**Your assignment:**
From the entries below, reproduce exactly the line containing "agradecemos enormemente tu", the line containing "Entradas recientes", and every line in between, with nothing added.

**Materials provided:**

_ _ _ _ _

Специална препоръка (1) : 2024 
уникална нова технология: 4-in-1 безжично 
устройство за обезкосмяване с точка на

_ _ _ _ _

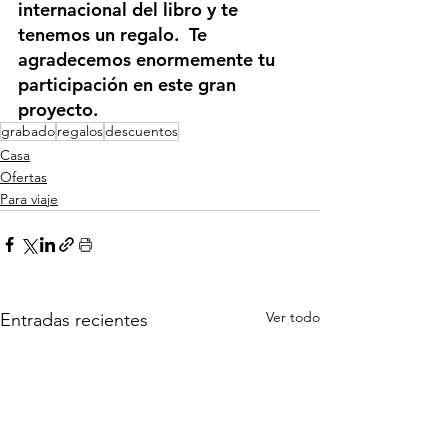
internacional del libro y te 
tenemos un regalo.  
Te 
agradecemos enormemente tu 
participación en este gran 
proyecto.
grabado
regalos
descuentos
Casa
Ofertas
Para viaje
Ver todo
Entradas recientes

_ _ _ _ _

**Task output:**
agradecemos enormemente tu 
participación en este gran 
proyecto.
grabado
regalos
descuentos
Casa
Ofertas
Para viaje
Ver todo
Entradas recientes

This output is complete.